Events visibility vs streams visibility

In my recent implementation of a simple event sourcing library I had to make a small design choice. There are streams which should be considered private. For instance, there’s a process manager position stream, which holds the position change of events already processed by process managers. Its’ events should not be published to other modules, hence, it’d be nice to have an ability to hide them from others. The choice was between introducing some internal streams vs internal events. What would you choose and why?

My choice was to introduce internal events (a simple InternalEventAttribute over an event type). This lets me not only to hide systems’ events but also enables people using this library to hide some, potentially internal data, within the given system/module. The reader can see the gaps in the order number of events in a module stream, but nobody beside the original module can see what was in the event.
As with every tool, it should be used wisely.

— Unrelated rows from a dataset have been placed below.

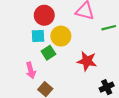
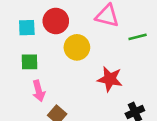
cyan square: (38, 36) -> (27, 28), moved
green square: (48, 53) -> (29, 62), moved, turned 32

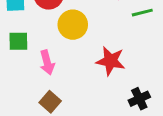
pink arrow: (39, 91) -> (47, 62), moved

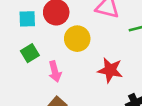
green square: (18, 41) -> (30, 53), turned -30

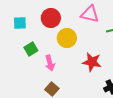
cyan square: (27, 19) -> (20, 23), moved

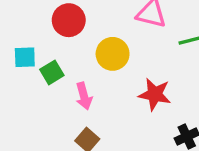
red circle: (51, 18) -> (69, 20), moved
cyan square: (20, 23) -> (25, 57), moved

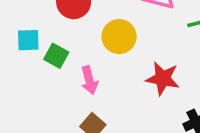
green square: (52, 72) -> (56, 56), turned -30

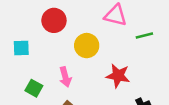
green square: (56, 56) -> (34, 88), moved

Aggregate, an idempotent receiver

In the previous post I covered the process manager subscribing to and consuming events from multiple sources. Additionally, it was show that saving the position of read logs after performing action is sufficient to get at-least-once delivery (retry in case of errors).

Let me consider an aggregate which an action is invoked on. As the only transactional boundary that can be used is the aggregate itself, to each call from process manager we’ll add additional data:

  1. hash (unique, SHA1 probably) of the process manager identifier and the name of the origin module where the handled event was taken from
  2. the order number of the handled event

This two values combined in an event, will allow in one transaction to check, whether the action has been already applied and skip it if needed. Everything in one transaction.
As order numbers for the given hash can only increase, the state of this idempotent received can be modeled as a dictionary with Sha1 value as its key and the order number as its value.
The only disadvantage is additional event added to the aggregate for each action performed within a process manager. Fortunately, a scavenging process, a similar one to this from EventStore. When events are dumped to a file from a store of your choice, only the last value for the given Sha1 hash can be stored.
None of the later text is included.